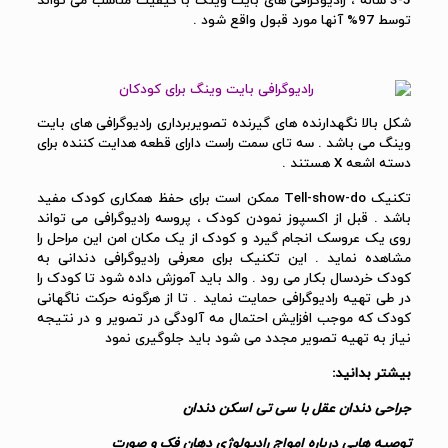
5-3 ساله ، رادیوگرافی های بایت وینگ با کیفیت مناسب می تواند
توسط 97% آنها مورد قبول واقع شود .
شکل بالا نگهدارنده های گیرنده تصویربرداری رادیوگرافی های بایت
وینگ می باشد . سه تای سمت راست دارای قطعه هدایت کننده برای
دسته اشعه X هستند .
تکنیک Tell-show-do ممکن است برای حفظ همکاری کودک مفید
باشد . قبل از اکسپوز نمودن کودک ، پروسه رادیوگرافی می تواند
روی یک عروسک انجام گیرد و کودک از یک مکان امن این مراحل را
مشاهده نماید . این تکنیک برای معرفی رادیوگرافی دندانی به
کودک خردسال بکار می رود . والد باید آموزش داده شود تا کودک را
در طی تهیه رادیوگرافی حمایت نماید . تا از هرگونه حرکت ناگهانی
کودک که موجب افزایش احتمال مه آلودگی در تصویر و در نتیجه
نیاز به تهیه تصویر مجدد می شود باید جلوگیری نمود
بیشتر بدانید:
جراحی دندان عقل با سی تی اسکن دندان
توصیه هایی درباره امواج رادیولوژی دهان فک و صورت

—————

## Work required
Every record is to be reproduced exactly, with no pictures included.

## Exercise answer
5-3 ساله ، رادیوگرافی های بایت وینگ با کیفیت مناسب می تواند
توسط 97% آنها مورد قبول واقع شود .
شکل بالا نگهدارنده های گیرنده تصویربرداری رادیوگرافی های بایت
وینگ می باشد . سه تای سمت راست دارای قطعه هدایت کننده برای
دسته اشعه X هستند .
تکنیک Tell-show-do ممکن است برای حفظ همکاری کودک مفید
باشد . قبل از اکسپوز نمودن کودک ، پروسه رادیوگرافی می تواند
روی یک عروسک انجام گیرد و کودک از یک مکان امن این مراحل را
مشاهده نماید . این تکنیک برای معرفی رادیوگرافی دندانی به
کودک خردسال بکار می رود . والد باید آموزش داده شود تا کودک را
در طی تهیه رادیوگرافی حمایت نماید . تا از هرگونه حرکت ناگهانی
کودک که موجب افزایش احتمال مه آلودگی در تصویر و در نتیجه
نیاز به تهیه تصویر مجدد می شود باید جلوگیری نمود
بیشتر بدانید:
جراحی دندان عقل با سی تی اسکن دندان
توصیه هایی درباره امواج رادیولوژی دهان فک و صورت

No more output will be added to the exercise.